期刊名称:International Journal of Computer Science and Information Technologies
电子版ISSN:0975-9646
出版年度:2012
卷号:3
期号:3
页码:4558-4561
出版社:TechScience Publications
摘要:The emergence of modern technology has enforced to collect the scientific data in a large quantity and those data are getting amassed in different databases. An organized analysis of data is very essential to obtain useful information from swiftly growing data repositories. Cluster analysis is one of the major data mining methods and the k-means clustering algorithm is widely used for many practical applications. But the original kmeans algorithm is computationally expensive and the quality of the resulting clusters substantially relies on the choice of initial centroids. Fast and high quality clustering is one of the most important tasks in the modern era of information processing wherein people rely heavily on search engines. With the huge amount of available data and with an aim to creating better quality clusters, scores of algorithms having qualitycomplexity trade-offs have been proposed. However, the kmeans algorithm proposed during late 1970’s still enjoys a respectable position in the list of clustering algorithms. It is considered to be one of the most fundamental algorithms of data mining. It is basically an iterative algorithm. In each iteration, it requires finding the distance between each data object and centroid of each cluster. Considering the hugeness of modern databases, this task in itself snowballs into a tedious task.
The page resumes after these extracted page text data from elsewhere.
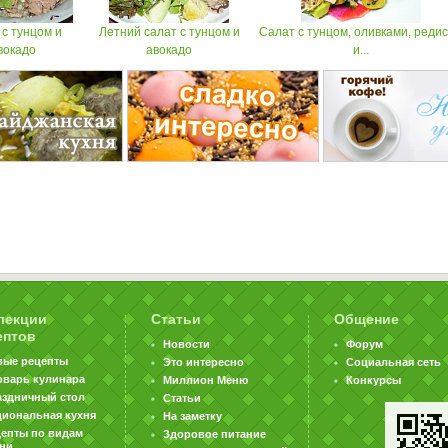
 с тунцом и
Летний салат с тунцом и
Cалат с тунцом, оливками, реди
вокадо
авокадо
и...
лекции
Статьи
Общение
ептов
Новости
Форум
вые рецепты
Это интересно
Социальная сеть
оварь кулинара
Миллион Меню
Конкурсы
аздничный стол
Статьи
циональная кухня
На заметку
цепты по видам
Здоровое питание
хни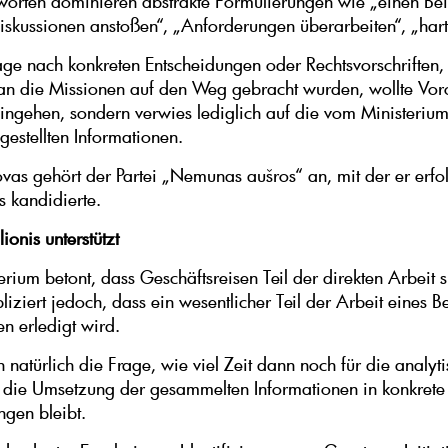
worten dominieren abstrakte Formulierungen wie „einen Bei
„Diskussionen anstoßen“, „Anforderungen überarbeiten“, „hart
age nach konkreten Entscheidungen oder Rechtsvorschriften,
an die Missionen auf den Weg gebracht wurden, wollte Voro
eingehen, sondern verwies lediglich auf die vom Ministerium
gestellten Informationen.
vas gehört der Partei „Nemunas aušros“ an, mit der er erfol
 kandidierte.
lionis unterstützt
erium betont, dass Geschäftsreisen Teil der direkten Arbeit s
iziert jedoch, dass ein wesentlicher Teil der Arbeit eines B
en erledigt wird.
ich natürlich die Frage, wie viel Zeit dann noch für die analyt
 die Umsetzung der gesammelten Informationen in konkrete
ngen bleibt.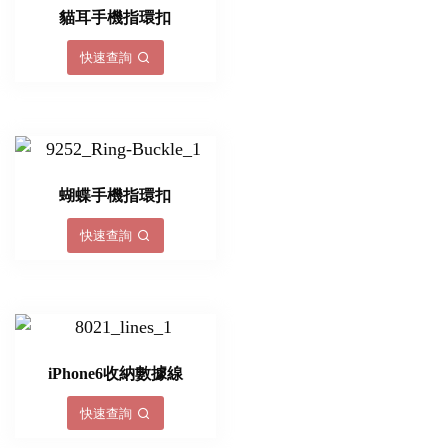
貓耳手機指環扣
快速查詢
蝴蝶手機指環扣
快速查詢
iPhone6收納數據線
快速查詢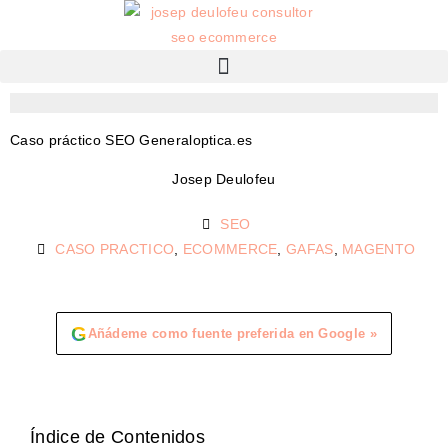
Caso práctico SEO Generaloptica.es
Josep Deulofeu
SEO
CASO PRACTICO
,
ECOMMERCE
,
GAFAS
,
MAGENTO
G
Añádeme como fuente preferida en Google »
Índice de Contenidos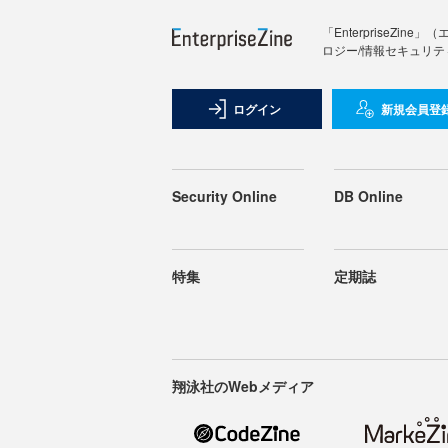
「Enterprise
ロジー/情報セキュリテ
ログイン
新規会員登
Security Online
DB Online
特集
定期誌
翔泳社のWebメディア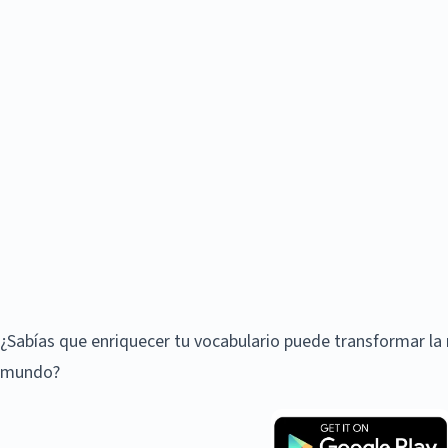
¿Sabías que enriquecer tu vocabulario puede transformar la 
mundo?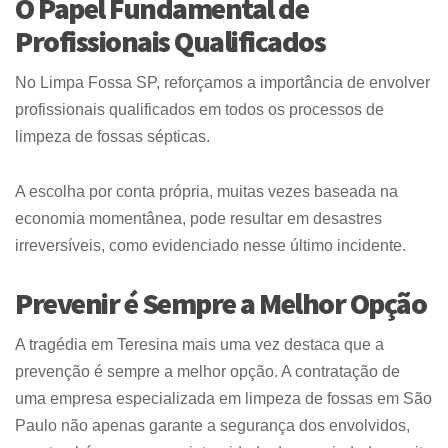
O Papel Fundamental de
Profissionais Qualificados
No Limpa Fossa SP, reforçamos a importância de envolver
profissionais qualificados em todos os processos de
limpeza de fossas sépticas.
A escolha por conta própria, muitas vezes baseada na
economia momentânea, pode resultar em desastres
irreversíveis, como evidenciado nesse último incidente.
Prevenir é Sempre a Melhor Opção
A tragédia em Teresina mais uma vez destaca que a
prevenção é sempre a melhor opção. A contratação de
uma empresa especializada em limpeza de fossas em São
Paulo não apenas garante a segurança dos envolvidos,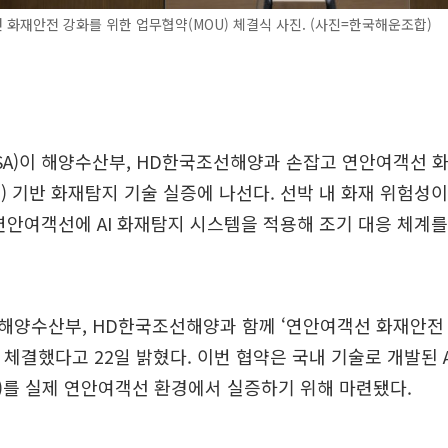
화재안전 강화를 위한 업무협약(MOU) 체결식 사진. (사진=한국해운조합)
A)이 해양수산부, HD한국조선해양과 손잡고 연안여객선 
I) 기반 화재탐지 기술 실증에 나선다. 선박 내 화재 위험성
연안여객선에 AI 화재탐지 시스템을 적용해 조기 대응 체계
해양수산부, HD한국조선해양과 함께 ‘연안여객선 화재안전 
을 체결했다고 22일 밝혔다. 이번 협약은 국내 기술로 개발된 A
)를 실제 연안여객선 환경에서 실증하기 위해 마련됐다.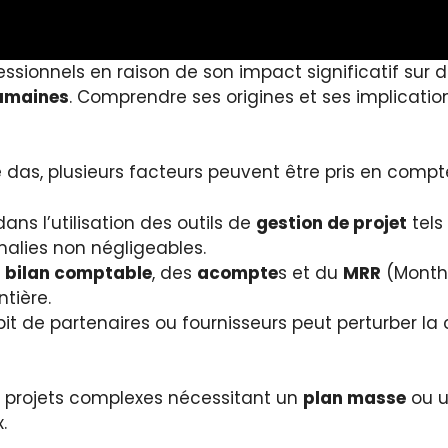
sionnels en raison de son impact significatif sur d
humaines
. Comprendre ses origines et ses implicatio
as, plusieurs facteurs peuvent être pris en compte
ns l’utilisation des outils de
gestion de projet
tels
lies non négligeables.
u
bilan comptable
, des
acompte
s et du
MRR
(Monthl
ntière.
it de partenaires ou fournisseurs peut perturber la
es projets complexes nécessitant un
plan masse
ou 
.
This paper proposes an improvement on the classic kmeans algorithm to produce more accurate clusters. The proposed algorithm comprises of a O(n logn) heuristic method, based on sorting and partitioning the input data, for finding the initial centroids in accordance with the data distribution. Experimental results show that the proposed algorithm produces better clusters in less computation time.
关键词:Clustering-means; time complexity; centroid; data;sets.